Le Banner dit adieu aux rings
1m91, 120 kilos de brutalité absolue, plus de 20 ans de carrière. Deux décennies (et des brouettes) passées à mouliner la tronche de tous les adversaires trouvés sur la planète. Une horde de courageux qui ont imaginé pouvoir, un jour, piéger la vigilance et la violence maîtrisée de Jérôme Le Banner.
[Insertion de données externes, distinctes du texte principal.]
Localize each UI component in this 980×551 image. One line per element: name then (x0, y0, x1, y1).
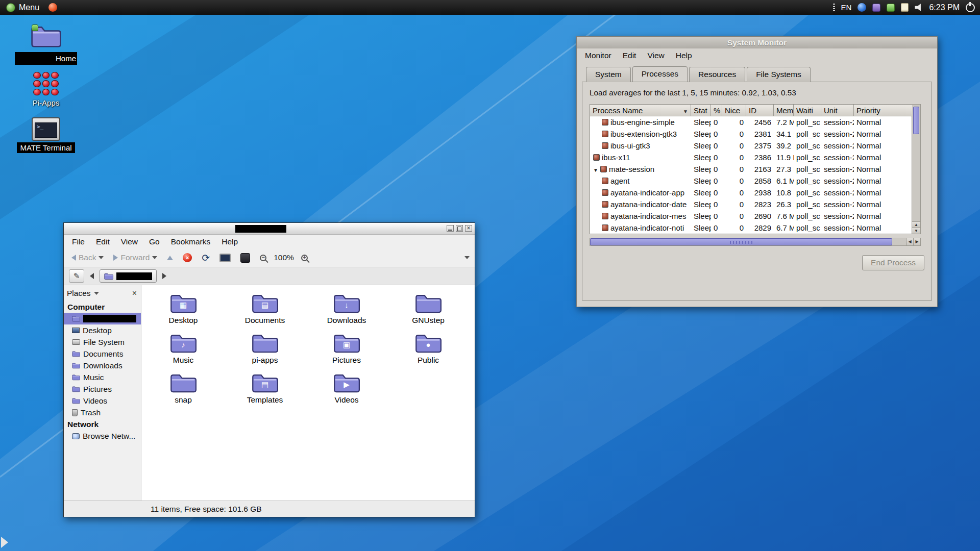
forward-history-caret-icon[interactable] (152, 256, 157, 262)
folder-item-music[interactable]: ♪Music (142, 332, 224, 372)
horizontal-scrollbar[interactable]: ◀ ▶ (590, 238, 921, 246)
places-selector[interactable]: Places (67, 289, 91, 298)
minimize-button[interactable] (447, 225, 454, 232)
scroll-up-button[interactable]: ▲ (912, 221, 920, 228)
sidebar-item-file-system[interactable]: File System (64, 336, 141, 348)
column-header-process-name[interactable]: Process Name (590, 105, 691, 116)
process-row-ibus-ui-gtk3[interactable]: ibus-ui-gtk3Sleep00237539.2 MiBpoll_scse… (590, 140, 912, 152)
shutdown-icon[interactable] (966, 3, 975, 12)
keyboard-layout-indicator[interactable]: EN (841, 3, 852, 12)
process-row-ayatana-indicator-app[interactable]: ayatana-indicator-appSleep00293810.8 MiB… (590, 187, 912, 198)
view-selector-caret-icon[interactable] (464, 256, 470, 262)
fm-menu-help[interactable]: Help (216, 236, 243, 247)
sidebar-item-trash[interactable]: Trash (64, 407, 141, 418)
sidebar-item-browse-netw[interactable]: Browse Netw... (64, 430, 141, 442)
zoom-in-button[interactable]: + (299, 253, 310, 263)
places-caret-icon[interactable] (94, 292, 99, 297)
computer-button[interactable] (217, 252, 233, 264)
desktop-icon-home[interactable]: Home (13, 23, 79, 65)
notes-icon[interactable] (901, 3, 909, 12)
tab-processes[interactable]: Processes (632, 66, 688, 82)
folder-item-templates[interactable]: ▤Templates (224, 372, 306, 412)
forward-button[interactable]: Forward (111, 252, 160, 264)
bluetooth-icon[interactable] (857, 3, 866, 12)
column-header-id[interactable]: ID (746, 105, 774, 116)
vertical-scrollbar[interactable]: ▲ ▼ (912, 104, 921, 234)
folder-item-desktop[interactable]: ▦Desktop (142, 292, 224, 332)
clock[interactable]: 6:23 PM (929, 3, 960, 12)
system-indicator-icon[interactable] (872, 4, 880, 12)
back-history-caret-icon[interactable] (99, 256, 104, 262)
open-terminal-button[interactable] (238, 252, 253, 264)
sidebar-item-documents[interactable]: Documents (64, 348, 141, 360)
cpu-indicator-icon[interactable] (887, 4, 895, 12)
fm-menu-edit[interactable]: Edit (90, 236, 115, 247)
fm-menu-file[interactable]: File (66, 236, 90, 247)
edit-location-button[interactable] (69, 269, 84, 283)
process-row-ayatana-indicator-mes[interactable]: ayatana-indicator-mesSleep0026907.6 MiBp… (590, 210, 912, 222)
desktop-icon-pi-apps[interactable]: Pi-Apps (13, 70, 79, 107)
sidebar-item-downloads[interactable]: Downloads (64, 360, 141, 371)
folder-view[interactable]: ▦Desktop▤Documents↓DownloadsGNUstep♪Musi… (141, 285, 475, 500)
expander-icon[interactable] (593, 165, 598, 173)
desktop-icon-mate-terminal[interactable]: MATE Terminal (13, 117, 79, 153)
launcher-app-icon[interactable] (48, 3, 57, 12)
vertical-scrollbar-thumb[interactable] (913, 107, 919, 134)
scroll-left-button[interactable]: ◀ (906, 238, 913, 245)
process-row-ibus-x11[interactable]: ibus-x11Sleep00238611.9 MiBpoll_scsessio… (590, 152, 912, 163)
back-button[interactable]: Back (69, 252, 106, 264)
process-row-agent[interactable]: agentSleep0028586.1 MiBpoll_scsession-2.… (590, 175, 912, 187)
tray-drag-handle-icon[interactable] (833, 4, 835, 11)
folder-item-documents[interactable]: ▤Documents (224, 292, 306, 332)
tab-file-systems[interactable]: File Systems (747, 67, 811, 82)
folder-item-videos[interactable]: ▶Videos (306, 372, 387, 412)
process-row-mate-session[interactable]: mate-sessionSleep00216327.3 MiBpoll_scse… (590, 163, 912, 175)
breadcrumb-scroll-right-button[interactable] (160, 270, 169, 282)
file-manager-titlebar[interactable] (64, 223, 475, 235)
sidebar-item-desktop[interactable]: Desktop (64, 324, 141, 336)
breadcrumb-scroll-left-button[interactable] (87, 270, 96, 282)
process-row-ayatana-indicator-date[interactable]: ayatana-indicator-dateSleep00282326.3 Mi… (590, 198, 912, 210)
column-header-waiting-channel[interactable]: Waiti (794, 105, 821, 116)
sm-menu-monitor[interactable]: Monitor (579, 50, 617, 61)
sidebar-item-home[interactable] (64, 313, 141, 324)
fm-menu-bookmarks[interactable]: Bookmarks (165, 236, 216, 247)
scroll-right-button[interactable]: ▶ (913, 238, 920, 245)
fm-menu-go[interactable]: Go (143, 236, 165, 247)
volume-icon[interactable] (915, 4, 923, 11)
maximize-button[interactable] (456, 225, 463, 232)
column-header-memory[interactable]: Mem (774, 105, 794, 116)
tab-resources[interactable]: Resources (689, 67, 745, 82)
horizontal-scrollbar-thumb[interactable] (590, 238, 892, 245)
sidebar-item-music[interactable]: Music (64, 371, 141, 383)
end-process-button[interactable]: End Process (862, 255, 924, 270)
fm-menu-view[interactable]: View (115, 236, 143, 247)
column-header-priority[interactable]: Priority (854, 105, 913, 116)
column-header-cpu[interactable]: % (711, 105, 722, 116)
folder-item-snap[interactable]: snap (142, 372, 224, 412)
folder-item-gnustep[interactable]: GNUstep (387, 292, 469, 332)
sm-menu-help[interactable]: Help (670, 50, 698, 61)
reload-button[interactable] (199, 252, 212, 264)
sm-menu-view[interactable]: View (642, 50, 670, 61)
folder-item-pi-apps[interactable]: pi-apps (224, 332, 306, 372)
process-row-ibus-extension-gtk3[interactable]: ibus-extension-gtk3Sleep00238134.1 MiBpo… (590, 128, 912, 140)
stop-button[interactable] (180, 252, 194, 264)
applications-menu-button[interactable]: Menu (4, 2, 41, 13)
system-monitor-titlebar[interactable]: System Monitor (577, 37, 937, 48)
folder-item-pictures[interactable]: ▣Pictures (306, 332, 387, 372)
folder-item-downloads[interactable]: ↓Downloads (306, 292, 387, 332)
sm-menu-edit[interactable]: Edit (617, 50, 642, 61)
sidebar-item-pictures[interactable]: Pictures (64, 383, 141, 395)
close-button[interactable] (465, 225, 472, 232)
sidebar-item-videos[interactable]: Videos (64, 395, 141, 407)
folder-item-public[interactable]: ●Public (387, 332, 469, 372)
breadcrumb-current-folder-button[interactable] (100, 269, 157, 283)
column-header-status[interactable]: Stat (691, 105, 711, 116)
sidebar-close-icon[interactable] (131, 289, 138, 298)
panel-drawer-arrow-icon[interactable] (1, 537, 14, 548)
column-header-unit[interactable]: Unit (821, 105, 854, 116)
up-button[interactable] (164, 254, 176, 262)
zoom-out-button[interactable]: − (257, 253, 269, 263)
tab-system[interactable]: System (586, 67, 631, 82)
Il se trouve que cette semaine, le Havrais a mis un terme à sa carrière, dans une grande soirée de combats qui s’est déroulée à la citadelle de Saint-Tropez. Une soirée très spéciale pour un garçon qui a mis sa vie entre parenthèses depuis 1990 et ses débuts sur le ring. Une carrière faite essentiellement de victoires, d’expériences diverses, de voyages à travers la planète. Une carrière qui a fait de Jérôme Le Banner l’ambassadeur du sport de combat français, plus encore que Teddy Riner ou Cheikh Kongo
Un dernier combat pour la télé
Pour son dernier combat, Le Banner s’est retrouvé face à un Américain qui lui rendait 12 kilos et 5 centimètres, un certain Karl Roberson, de 18 ans son cadet. Un Américain qui lui rendait aussi les coups, et plutôt bien, si bien que Geronimo aurait peut-être dû perdre son combat par K.O dans la deuxième reprise, sauf que l’arbitre ne l’a même pas compté. Il s’en est sorti aux points et aux poings, au courage, en menant le combat au terme des 5 reprises, et en profitant d’une décision ultra-favorable des juges, qui n’étaient pas là pour ternir une fin de carrière plus qu’exemplaire, marquée par plus de 80 victoires, un nombre incalculable de titres de champion du monde (9, sans compter les victoires dans les grands tournois internationaux de K-1, entre autres), et des combats d’anthologie qui marqueront à jamais l’histoire du sport de combat.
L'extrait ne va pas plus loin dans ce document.